Dr. Timothy Kremchek, the Medical Director for the Cincinnati Reds and all of its minor league affiliates, performed the surgeries.
And even then, a third discovery was made during the Nov. 20 surgery. As the surgical craft procedure, when the UCL ligament was replaced with the Palmaris Longus muscle from near Lane’s wrist, Kremchek noticed something else.
“When he opened it up, he said I had torn the UCL before, probably when I was 12 or 13,” Lane said. “It must have happened in the fall when I wasn’t throwing, and it kind of grew back together fine. I think I remember when it happened looking back. I couldn’t pick arm for couple weeks — but I just thought everyone’s arm hurt when they threw.”
Even as he began the initial post-surgery recovery process, Lane said he felt good mentally. He could easily look to a similar path by another area Firelands Conference standout who also starred at Kent State as an example.
Andrew Chafin (Western Reserve 2008), currently a reliever for the Arizona Diamondbacks, went through the same surgery while at Kent State. He’s one of several, in fact.
“You walk into the clubhouse and see all the guys who went on to have success after surgery,” Lane said. “You see all those guys’ faces on the wall, including Andrew. It’s not like I’m the first time it’s happened. Honestly, I was just ready to get the surgery over with and work to start throwing again.”
The recovery process
Lane is in the fifth month of the lengthy recovery process, expected to take more than a year — assuming things are progressing well.
The freshman is majoring in Finance, but still had the ability to write.
“The most annoying part is being unable to hold any weights or do any upper body work to stay in shape,” he said. “Now I just come to the field every day and I’m on game ball and foul ball duty every game. But one of my roommates also got the surgery in January, so I’ve had someone to rehab with.”
Lane will go back to the doctor next on May 29 to try and check off his post-rehabilitation assessments. If he passes those tests, he’ll start throwing the ball from 30 feet, limited to 30 throws off the mound, every other day for about three months.
The goal is to be worked up to 100 percent by November, so Lane can be ready by the first weekend in February 2020 — some 15 months removed from throwing in an actual game.
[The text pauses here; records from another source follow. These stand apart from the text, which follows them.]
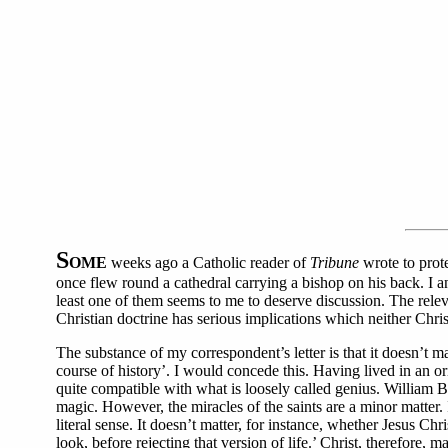
S
OME
weeks ago a Catholic reader of
Tribune
wrote to prot
once flew round a cathedral carrying a bishop on his back. I an
least one of them seems to me to deserve discussion. The releva
Christian doctrine has serious implications which neither Chris
The substance of my correspondent’s letter is that it doesn’t m
course of history’. I would concede this. Having lived in an or
quite compatible with what is loosely called genius. William B
magic. However, the miracles of the saints are a minor matter. 
literal sense. It doesn’t matter, for instance, whether Jesus Chr
look, before rejecting that version of life.’ Christ, therefore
“To go from maybe being a weekend starter (in MAC games) to blowing out my arm — I felt like it was a big opportunity lost,” Lane said. “But again, it happens. It opens a lot of doors for some younger guys to also step up. It was the same way I probably wouldn’t have thrown at all last year had I not benefitted from injuries to guys above me.”
The most telling part of the entire process for Lane was what he’s learned in his time away from the mound.
“Baseball isn’t everything,” he said. “Growing up, everything was baseball-oriented. We built our lives around my baseball schedule. Spending a whole year away from the game, I realized that I didn’t play because I was good at it — I played baseball because I love it.
“I still like showing up every day, and it gives me an entire year to get in great shape,” Lane added. “Watching from the outside, I see little things I used to do and now I recognize them. It’s taught me about perseverance. Things aren’t going my way on the field, but I still have to show up to do my class work and be a responsible student.”